The bank collaborated with organizations like the Trust and Transport Office (Haavara) to promote international trade and Jewish emigration from Germany, and it was instrumental in funding important enterprises like the export of Jaffa oranges from Sarona.

The Bank of the Temple Society was a bank in Mandatory Palestine. Founded by members of German Pietist Templer society in 1925, the bank was intended to support economic reconstruction in Templer colonies. Its main office was in Jaffa with branches in Haifa and Jerusalem.

The bank collaborated with organizations like the Trust and Transport Office (Haavara) to promote international trade and Jewish emigration from Germany, and it was instrumental in funding important enterprises like the export of Jaffa oranges from Sarona.

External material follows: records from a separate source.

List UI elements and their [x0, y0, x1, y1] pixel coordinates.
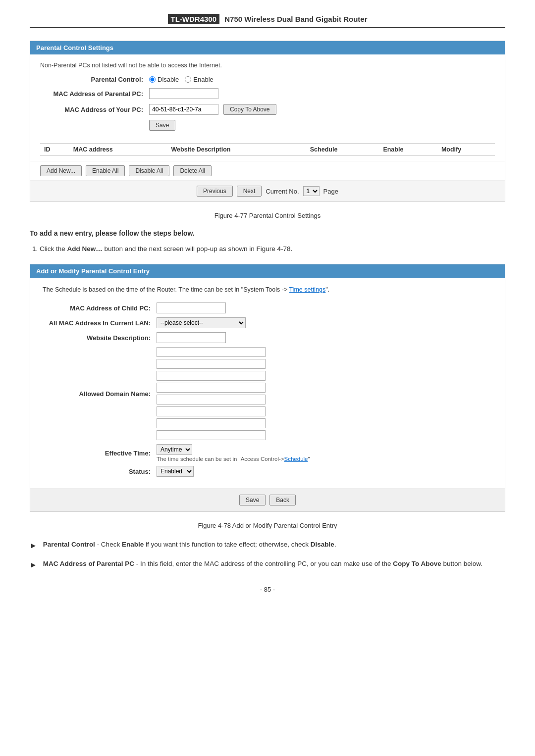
lan-mac-select[interactable]: --please select-- [157, 317, 246, 328]
mac-parental-row: MAC Address of Parental PC: [40, 88, 495, 99]
mac-parental-label: MAC Address of Parental PC: [40, 90, 149, 98]
child-mac-row: MAC Address of Child PC: [43, 302, 492, 313]
effective-time-label: Effective Time: [43, 450, 157, 457]
mac-your-row: MAC Address of Your PC: Copy To Above [40, 104, 495, 115]
status-label: Status: [43, 468, 157, 475]
copy-to-above-term: Copy To Above [393, 560, 441, 567]
model-description: N750 Wireless Dual Band Gigabit Router [224, 15, 367, 23]
copy-to-above-button[interactable]: Copy To Above [223, 104, 276, 115]
page-number: - 85 - [30, 586, 505, 593]
status-select[interactable]: Enabled Disabled [157, 466, 194, 477]
domain-input-8[interactable] [157, 430, 266, 440]
website-desc-label: Website Description: [43, 334, 157, 342]
parental-info-text: Non-Parental PCs not listed will not be … [40, 62, 495, 69]
page-header: TL-WDR4300 N750 Wireless Dual Band Gigab… [30, 15, 505, 28]
col-enable: Enable [379, 144, 437, 156]
table-header-row: ID MAC address Website Description Sched… [40, 144, 495, 156]
lan-mac-row: All MAC Address In Current LAN: --please… [43, 317, 492, 328]
effective-time-row: Effective Time: Anytime The time schedul… [43, 444, 492, 462]
time-settings-link[interactable]: Time settings [289, 286, 325, 293]
modify-panel-body: The Schedule is based on the time of the… [30, 278, 505, 488]
schedule-link[interactable]: Schedule [284, 456, 308, 462]
parental-table: ID MAC address Website Description Sched… [40, 143, 495, 156]
disable-all-button[interactable]: Disable All [129, 165, 169, 176]
mac-your-label: MAC Address of Your PC: [40, 106, 149, 113]
bullet-text-1: Parental Control - Check Enable if you w… [43, 539, 336, 550]
bullet-list: ► Parental Control - Check Enable if you… [30, 539, 505, 571]
save-row: Save [40, 120, 495, 131]
previous-button[interactable]: Previous [197, 186, 233, 197]
col-schedule: Schedule [306, 144, 379, 156]
modify-footer: Save Back [30, 488, 505, 511]
parental-save-button[interactable]: Save [149, 120, 175, 131]
disable-term: Disable [311, 541, 334, 548]
domain-input-5[interactable] [157, 395, 266, 404]
domain-input-2[interactable] [157, 359, 266, 369]
col-modify: Modify [437, 144, 495, 156]
parental-table-section: ID MAC address Website Description Sched… [30, 143, 505, 161]
domain-input-6[interactable] [157, 406, 266, 416]
enable-all-button[interactable]: Enable All [86, 165, 125, 176]
modify-panel: Add or Modify Parental Control Entry The… [30, 264, 505, 512]
table-actions: Add New... Enable All Disable All Delete… [30, 161, 505, 180]
mac-your-input[interactable] [149, 104, 218, 115]
bullet-text-2: MAC Address of Parental PC - In this fie… [43, 558, 482, 569]
next-button[interactable]: Next [237, 186, 262, 197]
enable-term: Enable [122, 541, 144, 548]
back-button[interactable]: Back [269, 495, 296, 505]
website-desc-input[interactable] [157, 332, 226, 343]
effective-time-group: Anytime The time schedule can be set in … [157, 444, 310, 462]
parental-control-label: Parental Control: [40, 76, 149, 83]
enable-radio-label[interactable]: Enable [185, 76, 213, 83]
mac-parental-input[interactable] [149, 88, 218, 99]
bullet-arrow-1: ► [30, 540, 37, 552]
figure2-caption: Figure 4-78 Add or Modify Parental Contr… [30, 522, 505, 529]
parental-panel-body: Non-Parental PCs not listed will not be … [30, 54, 505, 143]
domain-input-1[interactable] [157, 347, 266, 357]
mac-parental-term: MAC Address of Parental PC [43, 560, 134, 567]
add-new-button[interactable]: Add New... [40, 165, 82, 176]
domain-input-7[interactable] [157, 418, 266, 428]
status-row: Status: Enabled Disabled [43, 466, 492, 477]
modify-panel-header: Add or Modify Parental Control Entry [30, 264, 505, 278]
delete-all-button[interactable]: Delete All [173, 165, 212, 176]
domain-inputs [157, 347, 266, 440]
lan-mac-label: All MAC Address In Current LAN: [43, 319, 157, 327]
schedule-note: The time schedule can be set in "Access … [157, 456, 310, 462]
modify-info: The Schedule is based on the time of the… [43, 285, 492, 295]
current-no-label: Current No. [266, 188, 299, 195]
bullet-item-2: ► MAC Address of Parental PC - In this f… [30, 558, 505, 571]
disable-radio-label[interactable]: Disable [149, 76, 179, 83]
domain-name-row: Allowed Domain Name: [43, 347, 492, 440]
parental-control-row: Parental Control: Disable Enable [40, 76, 495, 83]
bullet-item-1: ► Parental Control - Check Enable if you… [30, 539, 505, 552]
figure1-caption: Figure 4-77 Parental Control Settings [30, 212, 505, 219]
col-desc: Website Description [167, 144, 306, 156]
bullet-arrow-2: ► [30, 559, 37, 571]
enable-radio[interactable] [185, 76, 191, 83]
domain-input-3[interactable] [157, 371, 266, 381]
page-label: Page [323, 188, 338, 195]
modify-save-button[interactable]: Save [239, 495, 266, 505]
parental-control-panel: Parental Control Settings Non-Parental P… [30, 41, 505, 202]
domain-name-label: Allowed Domain Name: [43, 390, 157, 398]
instruction-header: To add a new entry, please follow the st… [30, 229, 505, 237]
domain-input-4[interactable] [157, 383, 266, 393]
parental-control-term: Parental Control [43, 541, 95, 548]
col-mac: MAC address [69, 144, 167, 156]
col-id: ID [40, 144, 69, 156]
pagination-row: Previous Next Current No. 1 Page [30, 180, 505, 202]
model-title: TL-WDR4300 N750 Wireless Dual Band Gigab… [168, 15, 368, 23]
website-desc-row: Website Description: [43, 332, 492, 343]
steps-list: Click the Add New… button and the next s… [40, 244, 505, 254]
effective-time-select[interactable]: Anytime [157, 444, 192, 455]
parental-panel-header: Parental Control Settings [30, 41, 505, 54]
child-mac-label: MAC Address of Child PC: [43, 304, 157, 312]
add-new-bold: Add New… [67, 245, 103, 252]
child-mac-input[interactable] [157, 302, 226, 313]
model-number: TL-WDR4300 [168, 14, 220, 24]
page-select[interactable]: 1 [303, 186, 320, 196]
parental-control-radios: Disable Enable [149, 76, 214, 83]
step-1: Click the Add New… button and the next s… [40, 244, 505, 254]
disable-radio[interactable] [149, 76, 156, 83]
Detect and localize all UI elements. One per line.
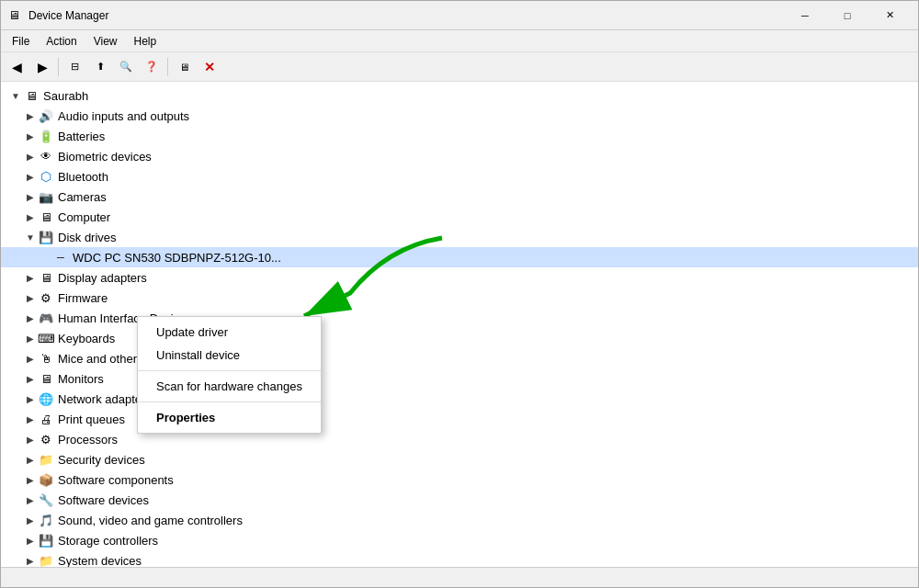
sound-label: Sound, video and game controllers — [58, 514, 243, 527]
swdevices-expander: ▶ — [23, 492, 38, 507]
batteries-label: Batteries — [58, 130, 105, 143]
tree-item-computer[interactable]: ▶ 🖥 Computer — [1, 207, 918, 227]
context-menu: Update driver Uninstall device Scan for … — [137, 316, 322, 434]
minimize-button[interactable]: ─ — [784, 1, 826, 30]
tree-item-swdevices[interactable]: ▶ 🔧 Software devices — [1, 490, 918, 510]
tree-item-firmware[interactable]: ▶ ⚙ Firmware — [1, 288, 918, 308]
tree-item-sysdevices[interactable]: ▶ 📁 System devices — [1, 550, 918, 567]
menu-help[interactable]: Help — [127, 33, 165, 50]
ctx-uninstall-device[interactable]: Uninstall device — [138, 344, 321, 367]
sysdevices-icon: 📁 — [38, 552, 54, 567]
window-title: Device Manager — [28, 9, 108, 22]
tree-item-cameras[interactable]: ▶ 📷 Cameras — [1, 187, 918, 207]
cameras-expander: ▶ — [23, 189, 38, 204]
tree-item-storage[interactable]: ▶ 💾 Storage controllers — [1, 530, 918, 550]
maximize-button[interactable]: □ — [826, 1, 868, 30]
cameras-label: Cameras — [58, 190, 107, 204]
properties-button[interactable]: ⊟ — [62, 56, 86, 78]
tree-item-display[interactable]: ▶ 🖥 Display adapters — [1, 267, 918, 288]
mice-icon: 🖱 — [38, 350, 54, 367]
menu-file[interactable]: File — [5, 33, 37, 50]
print-icon: 🖨 — [38, 411, 54, 427]
diskdrives-expander: ▼ — [23, 230, 38, 244]
storage-label: Storage controllers — [58, 534, 158, 548]
sound-icon: 🎵 — [38, 512, 54, 528]
tree-item-bluetooth[interactable]: ▶ ⬡ Bluetooth — [1, 166, 918, 187]
ctx-scan-hardware[interactable]: Scan for hardware changes — [138, 375, 321, 398]
ctx-properties[interactable]: Properties — [138, 406, 321, 429]
processors-icon: ⚙ — [38, 431, 54, 447]
tree-root[interactable]: ▼ 🖥 Saurabh — [1, 85, 918, 106]
security-icon: 📁 — [38, 451, 54, 468]
tree-item-diskdrives[interactable]: ▼ 💾 Disk drives — [1, 227, 918, 247]
audio-icon: 🔊 — [38, 107, 54, 124]
ctx-separator-1 — [138, 370, 321, 371]
firmware-expander: ▶ — [23, 290, 38, 305]
audio-label: Audio inputs and outputs — [58, 109, 189, 123]
biometric-icon: 👁 — [38, 148, 54, 164]
bluetooth-label: Bluetooth — [58, 170, 108, 184]
storage-expander: ▶ — [23, 533, 38, 548]
menu-view[interactable]: View — [86, 33, 125, 50]
security-expander: ▶ — [23, 452, 38, 467]
swcomponents-label: Software components — [58, 473, 174, 487]
content-area: ▼ 🖥 Saurabh ▶ 🔊 Audio inputs and outputs… — [1, 82, 918, 567]
tree-item-biometric[interactable]: ▶ 👁 Biometric devices — [1, 146, 918, 166]
monitors-icon: 🖥 — [38, 370, 54, 387]
scan-changes-button[interactable]: 🔍 — [114, 56, 138, 78]
sysdevices-label: System devices — [58, 554, 142, 568]
hid-icon: 🎮 — [38, 310, 54, 326]
status-bar — [1, 567, 918, 587]
biometric-expander: ▶ — [23, 149, 38, 164]
uninstall-button[interactable]: ✕ — [198, 56, 221, 78]
title-bar: 🖥 Device Manager ─ □ ✕ — [1, 1, 918, 30]
wdc-label: WDC PC SN530 SDBPNPZ-512G-10... — [73, 251, 281, 265]
swdevices-icon: 🔧 — [38, 492, 54, 508]
tree-item-security[interactable]: ▶ 📁 Security devices — [1, 449, 918, 469]
menu-action[interactable]: Action — [39, 33, 84, 50]
computer-icon: 🖥 — [38, 209, 54, 225]
firmware-label: Firmware — [58, 291, 108, 305]
keyboards-expander: ▶ — [23, 331, 38, 345]
forward-button[interactable]: ▶ — [30, 56, 54, 78]
bluetooth-expander: ▶ — [23, 169, 38, 184]
toolbar-separator-1 — [58, 58, 59, 76]
processors-label: Processors — [58, 433, 118, 447]
tree-item-audio[interactable]: ▶ 🔊 Audio inputs and outputs — [1, 106, 918, 126]
bluetooth-icon: ⬡ — [38, 168, 54, 185]
mice-expander: ▶ — [23, 351, 38, 366]
network-expander: ▶ — [23, 391, 38, 406]
wdc-expander — [38, 250, 52, 265]
print-expander: ▶ — [23, 412, 38, 426]
close-button[interactable]: ✕ — [868, 1, 911, 30]
display-expander: ▶ — [23, 270, 38, 285]
toolbar: ◀ ▶ ⊟ ⬆ 🔍 ❓ 🖥 ✕ — [1, 52, 918, 82]
swcomponents-icon: 📦 — [38, 471, 54, 488]
tree-item-wdc[interactable]: ─ WDC PC SN530 SDBPNPZ-512G-10... — [1, 247, 918, 267]
computer-expander: ▶ — [23, 209, 38, 224]
keyboards-icon: ⌨ — [38, 330, 54, 346]
root-icon: 🖥 — [23, 87, 40, 104]
swcomponents-expander: ▶ — [23, 472, 38, 487]
firmware-icon: ⚙ — [38, 289, 54, 306]
monitors-expander: ▶ — [23, 371, 38, 386]
help-button[interactable]: ❓ — [140, 56, 164, 78]
batteries-icon: 🔋 — [38, 128, 54, 144]
tree-item-swcomponents[interactable]: ▶ 📦 Software components — [1, 469, 918, 490]
audio-expander: ▶ — [23, 108, 38, 123]
ctx-separator-2 — [138, 401, 321, 402]
sysdevices-expander: ▶ — [23, 553, 38, 567]
tree-item-sound[interactable]: ▶ 🎵 Sound, video and game controllers — [1, 510, 918, 530]
window-controls: ─ □ ✕ — [784, 1, 911, 30]
back-button[interactable]: ◀ — [5, 56, 28, 78]
display-icon: 🖥 — [38, 269, 54, 286]
security-label: Security devices — [58, 453, 145, 467]
app-icon: 🖥 — [8, 8, 23, 23]
tree-item-batteries[interactable]: ▶ 🔋 Batteries — [1, 126, 918, 146]
keyboards-label: Keyboards — [58, 332, 115, 345]
update-driver-button[interactable]: ⬆ — [88, 56, 112, 78]
display-button[interactable]: 🖥 — [172, 56, 196, 78]
cameras-icon: 📷 — [38, 188, 54, 205]
ctx-update-driver[interactable]: Update driver — [138, 321, 321, 344]
wdc-icon: ─ — [52, 249, 69, 266]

=== Influence and Economic Role ===
Through loans, investments, and trade facilitation, the Bank of the Temple Society supported the local economy and Templer settlers, becoming one of Palestine's top credit institutions during its existence.

Individual shareholders from the Templer diaspora as well as founding shares owned by the core Society of the Temple Society, which served as the community's core fund, were included in its capital structure.

=== Decline and Liquidation ===
As World War II began, the Templers in Palestine, being German nationals, were regarded as enemy aliens by British officials. The bank’s activities were hindered, and the Government of Palestine began formally liquidating it in September 1939, a process that concluded around the time of the creation of the State of Israel in 1948.

The Bank of the Temple Society stands as a critical financial institution during the Mandate for Palestine, outlining how a devout settlement community utilized fund to maintain and grow its social, rural, and mechanical nearness some time recently geopolitical occasions driven to its closure.

=== Relations with the local economy ===
The bank's activities extended beyond the Templer community itself. A 1926 letter of recommendation written by the bank's director, Christoph Hoffmann, on behalf of the Jewish industrialist Shaul Levi, indicates that the bank was also used by non-Templer businesspeople active in Jaffa and Jerusalem, and had a reputation as a stable and dependable institution in Mandate-era Palestine.